Dark image from the breakers on the Belgian shore.

Luc Tuymans has consistently returned to the subjects of his previous works, revisiting interests and furthering his investigations through the use of different media. Oostende, a large horizontal view of a beach and tideline at night based on Polaroids he had shot himself, and painted in 2003, was made specifically for the exhibition Marines in confrontatie in the PMMK in Ostend (and exhibited as part of the Beaufort Triennal of Contemporary Art exhibition in Belgium). In the same year, Tuymans's solo exhibition The Arena toured Europe, including the Kunstmuseum in the Swiss town of Sankt Gallen. This led to an invitation from the Kunstverein St. Gallen - one of the oldest art museum associations and an active publisher of editions by living masters - to publish a print; he chose to revisit Oostende.

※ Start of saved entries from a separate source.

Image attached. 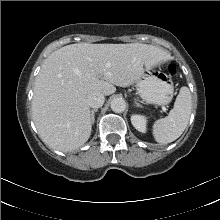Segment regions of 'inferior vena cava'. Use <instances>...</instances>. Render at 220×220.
Returning a JSON list of instances; mask_svg holds the SVG:
<instances>
[{
  "label": "inferior vena cava",
  "mask_w": 220,
  "mask_h": 220,
  "mask_svg": "<svg viewBox=\"0 0 220 220\" xmlns=\"http://www.w3.org/2000/svg\"><path fill=\"white\" fill-rule=\"evenodd\" d=\"M105 102V97L100 92H91L87 96V104L92 108H100Z\"/></svg>",
  "instance_id": "inferior-vena-cava-1"
}]
</instances>
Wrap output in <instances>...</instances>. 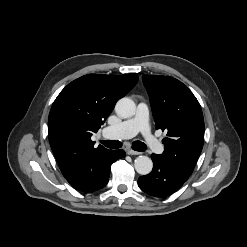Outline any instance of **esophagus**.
<instances>
[{"mask_svg":"<svg viewBox=\"0 0 247 247\" xmlns=\"http://www.w3.org/2000/svg\"><path fill=\"white\" fill-rule=\"evenodd\" d=\"M127 154H129V155H139L141 153L138 152V151L132 150V149H127Z\"/></svg>","mask_w":247,"mask_h":247,"instance_id":"obj_1","label":"esophagus"}]
</instances>
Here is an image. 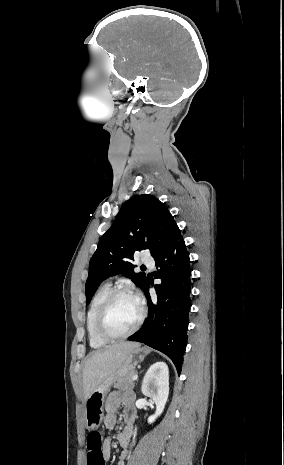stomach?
I'll list each match as a JSON object with an SVG mask.
<instances>
[{"label": "stomach", "mask_w": 284, "mask_h": 465, "mask_svg": "<svg viewBox=\"0 0 284 465\" xmlns=\"http://www.w3.org/2000/svg\"><path fill=\"white\" fill-rule=\"evenodd\" d=\"M149 349L147 347H135L128 353L122 367L105 377L102 383L96 387L95 391L91 393L90 397L84 401V419L85 427L88 431H95L100 427L104 417V403L105 399L115 381L119 379L120 375H127L130 371H134L136 365L144 361L148 355Z\"/></svg>", "instance_id": "stomach-1"}]
</instances>
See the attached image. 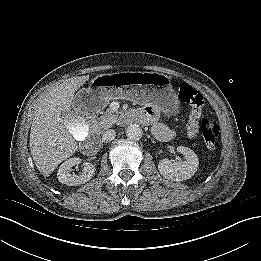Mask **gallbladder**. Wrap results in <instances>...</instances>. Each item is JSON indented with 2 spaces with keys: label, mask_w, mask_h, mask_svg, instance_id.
Wrapping results in <instances>:
<instances>
[{
  "label": "gallbladder",
  "mask_w": 261,
  "mask_h": 261,
  "mask_svg": "<svg viewBox=\"0 0 261 261\" xmlns=\"http://www.w3.org/2000/svg\"><path fill=\"white\" fill-rule=\"evenodd\" d=\"M63 122L70 131L72 137L77 141L85 140L90 134L88 124L76 116L68 114L64 117Z\"/></svg>",
  "instance_id": "bac80fb5"
}]
</instances>
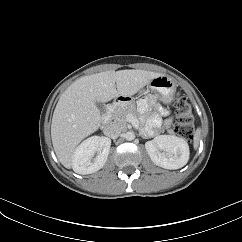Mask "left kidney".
<instances>
[{"label":"left kidney","mask_w":242,"mask_h":242,"mask_svg":"<svg viewBox=\"0 0 242 242\" xmlns=\"http://www.w3.org/2000/svg\"><path fill=\"white\" fill-rule=\"evenodd\" d=\"M145 148L154 164L170 170L186 165L190 154L188 143L173 135L157 136L147 141Z\"/></svg>","instance_id":"left-kidney-1"}]
</instances>
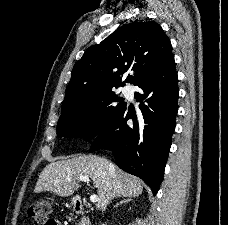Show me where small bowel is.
Wrapping results in <instances>:
<instances>
[{
  "instance_id": "obj_1",
  "label": "small bowel",
  "mask_w": 228,
  "mask_h": 225,
  "mask_svg": "<svg viewBox=\"0 0 228 225\" xmlns=\"http://www.w3.org/2000/svg\"><path fill=\"white\" fill-rule=\"evenodd\" d=\"M52 225H61V222H59L57 220H53V224Z\"/></svg>"
}]
</instances>
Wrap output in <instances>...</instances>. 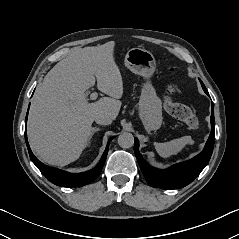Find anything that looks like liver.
<instances>
[{"label": "liver", "mask_w": 239, "mask_h": 239, "mask_svg": "<svg viewBox=\"0 0 239 239\" xmlns=\"http://www.w3.org/2000/svg\"><path fill=\"white\" fill-rule=\"evenodd\" d=\"M115 42L75 49L58 62L37 87L28 118V138L45 163L66 166L86 147L95 116L119 114L122 76L114 58ZM97 80L98 89L110 97L89 103L86 92Z\"/></svg>", "instance_id": "1"}]
</instances>
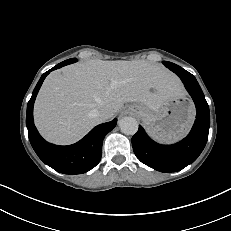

In collaboration with the master printer Roger Vandaele, Tuymans determined het would make the print from the Polaroids that preceded the painting (as opposed to the painting itself). This significantly impacted the colour of the printed work; in the painting Tuymans had opted for grey tones with light, white accents in the foreground to represent the illuminated sand with shells. Working from the Polaroids, the colouration required the print to recede into black for the background and the tideline, with a strongly contrasting golden-brown in the foreground. Though it originates from the same photographic image source, 2005's Shore is markedly different from Oostende. 

In 2011, Luc Tuymans, Thomas Houseago, Takashi Murakami, Cindy Sherman, and others contributed works for a benefit auction (organised by Christie's auction house and Takashi Murakami) to raise funds for victims of the Tohoku-Pacific Earthquake and tsunami in Japan. In considiration of the magnitude and context of the tragedy, Tuymans thought to re-revisit his earlier beach scene. Based on the screenprint, he painted the work Shore. The artist maintained the vertical format, but once again chose a palette of grey tones, as he had for Oostende - albeit in combination with the light-dark contrasts and the bright white and yellow illumination of the shells in the screenprint.

Through the use of subtly nuanced colours, the background of this image gradually spills ito the golden-brown of the foreground sand, a skilfully produced effect. Again, Tuymans's process of revisitation and reproduction of subject matter has resulted in a complex abstraction in print form.